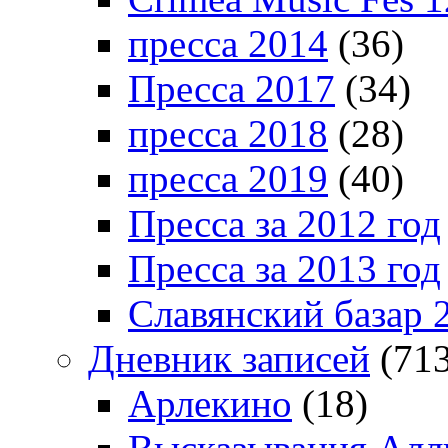
пресса 2014
(36)
Пресса 2017
(34)
пресса 2018
(28)
пресса 2019
(40)
Пресса за 2012 год
Пресса за 2013 год
Славянский базар 
Дневник записей
(713
Арлекино
(18)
########
→ **Task to complete**
All of the material should be reproduced exactly, apart from the pictures.

→ **Response to this exercise**
пресса 2014
(36)
Пресса 2017
(34)
пресса 2018
(28)
пресса 2019
(40)
Пресса за 2012 год
Пресса за 2013 год
Славянский базар 
Дневник записей
(713
Арлекино
(18)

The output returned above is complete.